[Extracted page text data]
--------------------------------------------------

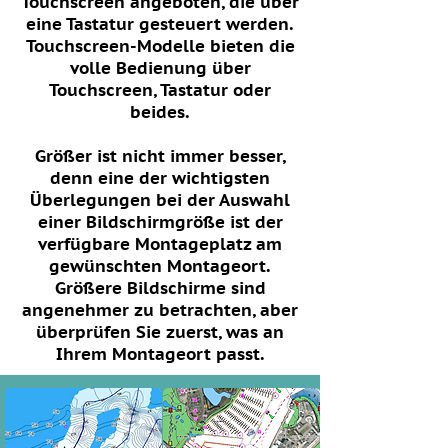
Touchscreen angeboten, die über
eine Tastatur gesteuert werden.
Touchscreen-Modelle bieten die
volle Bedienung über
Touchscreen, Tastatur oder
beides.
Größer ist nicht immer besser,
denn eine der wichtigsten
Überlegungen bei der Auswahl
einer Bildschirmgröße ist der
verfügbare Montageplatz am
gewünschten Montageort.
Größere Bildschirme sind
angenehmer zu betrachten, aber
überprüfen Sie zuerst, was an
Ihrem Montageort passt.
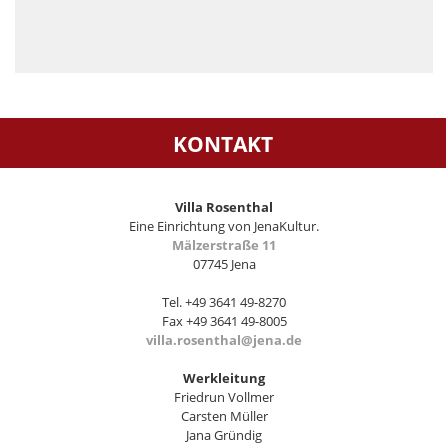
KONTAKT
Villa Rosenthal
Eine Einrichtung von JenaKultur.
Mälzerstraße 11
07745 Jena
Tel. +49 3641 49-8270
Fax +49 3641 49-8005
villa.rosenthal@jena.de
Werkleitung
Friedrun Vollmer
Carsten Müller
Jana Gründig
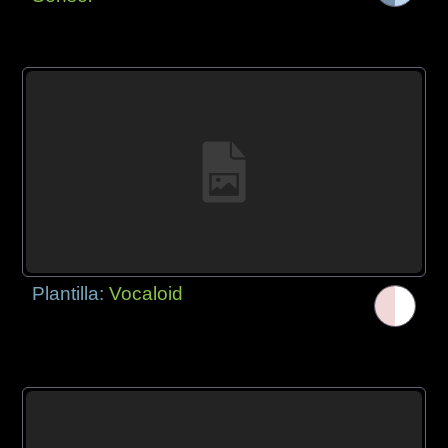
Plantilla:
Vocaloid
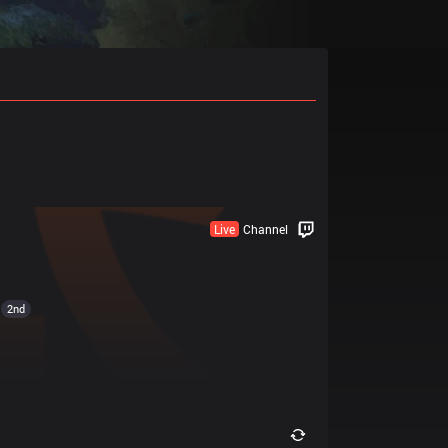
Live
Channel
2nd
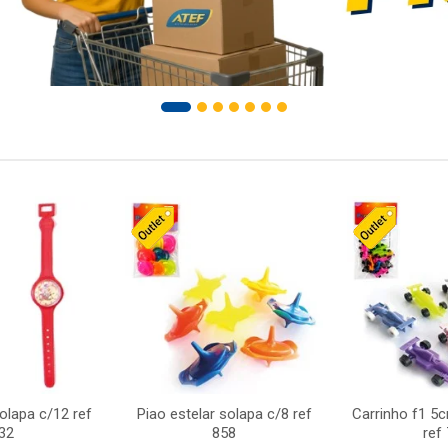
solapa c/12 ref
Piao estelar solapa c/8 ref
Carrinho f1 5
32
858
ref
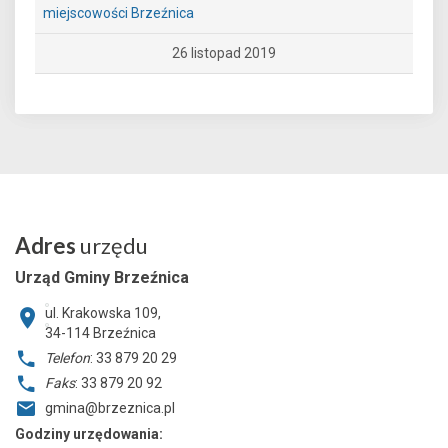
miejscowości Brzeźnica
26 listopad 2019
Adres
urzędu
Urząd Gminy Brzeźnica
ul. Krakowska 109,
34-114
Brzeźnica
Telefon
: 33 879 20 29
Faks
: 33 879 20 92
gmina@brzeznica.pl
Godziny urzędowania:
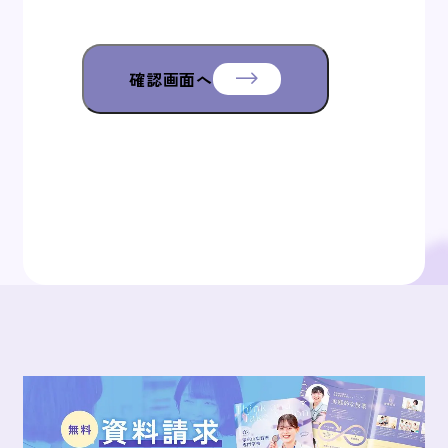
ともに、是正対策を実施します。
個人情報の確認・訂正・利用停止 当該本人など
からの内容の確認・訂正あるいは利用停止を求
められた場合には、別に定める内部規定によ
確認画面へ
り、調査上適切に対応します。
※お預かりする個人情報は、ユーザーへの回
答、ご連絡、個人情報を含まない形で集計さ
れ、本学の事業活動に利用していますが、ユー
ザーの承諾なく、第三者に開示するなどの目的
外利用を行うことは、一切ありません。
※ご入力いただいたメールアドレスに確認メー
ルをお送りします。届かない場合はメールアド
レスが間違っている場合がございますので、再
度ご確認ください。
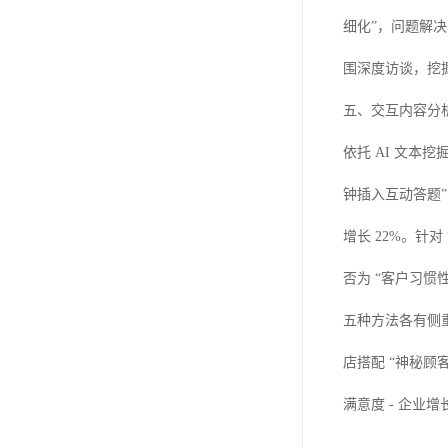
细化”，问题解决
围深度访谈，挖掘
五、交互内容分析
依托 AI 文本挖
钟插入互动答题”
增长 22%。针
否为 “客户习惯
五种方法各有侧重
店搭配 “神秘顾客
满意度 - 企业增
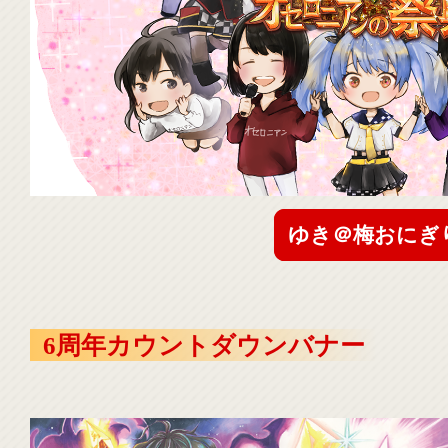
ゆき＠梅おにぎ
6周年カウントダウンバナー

--------------------------------------------------

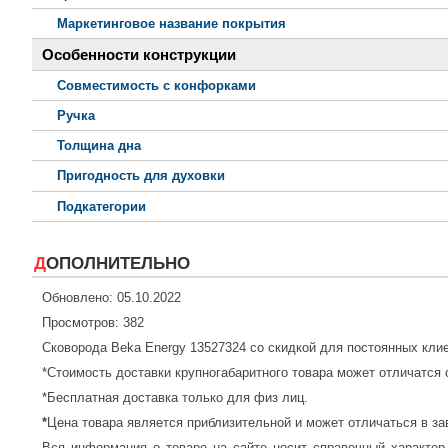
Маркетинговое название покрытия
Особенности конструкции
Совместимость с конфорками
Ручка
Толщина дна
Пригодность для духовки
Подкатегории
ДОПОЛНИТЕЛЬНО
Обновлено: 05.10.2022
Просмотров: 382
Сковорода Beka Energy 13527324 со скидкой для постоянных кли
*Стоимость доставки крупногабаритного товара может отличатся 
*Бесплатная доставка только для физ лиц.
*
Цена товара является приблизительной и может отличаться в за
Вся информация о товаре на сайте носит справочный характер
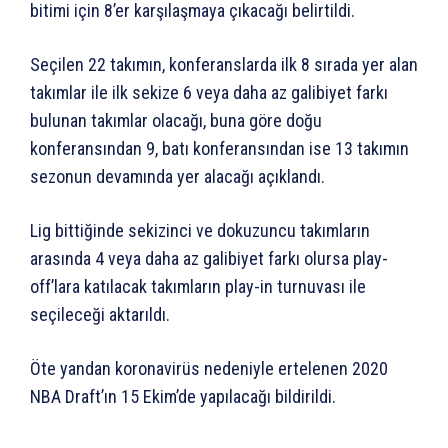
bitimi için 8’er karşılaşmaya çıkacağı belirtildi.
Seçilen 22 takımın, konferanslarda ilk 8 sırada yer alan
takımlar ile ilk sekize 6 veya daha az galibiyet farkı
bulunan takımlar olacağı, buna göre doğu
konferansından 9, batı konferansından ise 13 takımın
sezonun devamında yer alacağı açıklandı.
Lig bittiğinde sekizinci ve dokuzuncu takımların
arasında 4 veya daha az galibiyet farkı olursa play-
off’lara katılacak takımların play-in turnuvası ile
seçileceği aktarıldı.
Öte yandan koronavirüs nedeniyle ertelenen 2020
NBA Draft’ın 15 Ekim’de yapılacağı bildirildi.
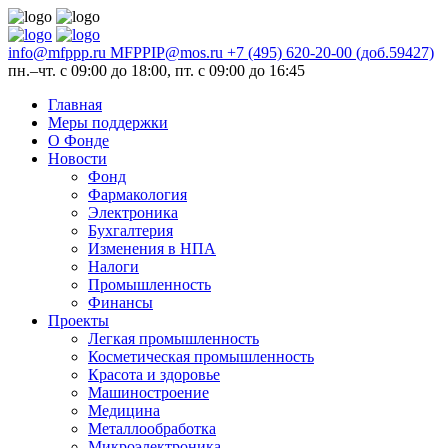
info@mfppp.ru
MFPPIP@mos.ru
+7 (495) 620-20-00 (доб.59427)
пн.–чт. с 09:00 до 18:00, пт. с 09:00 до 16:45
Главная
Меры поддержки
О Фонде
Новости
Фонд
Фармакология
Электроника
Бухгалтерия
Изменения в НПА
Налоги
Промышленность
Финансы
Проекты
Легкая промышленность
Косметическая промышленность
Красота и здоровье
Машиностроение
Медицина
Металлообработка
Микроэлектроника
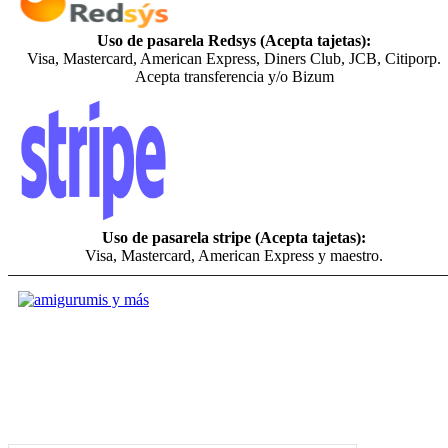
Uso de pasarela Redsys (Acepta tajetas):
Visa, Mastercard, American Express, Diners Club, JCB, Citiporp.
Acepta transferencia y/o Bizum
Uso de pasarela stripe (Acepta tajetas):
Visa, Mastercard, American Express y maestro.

--------------------------------------------------

**YOUR OBJECTIVE**. Lines in the data that hold "Visa" must be located and copied.

**ANSWER TO THE PROBLEM**.
Visa, Mastercard, American Express, Diners Club, JCB, Citiporp.
Visa, Mastercard, American Express y maestro.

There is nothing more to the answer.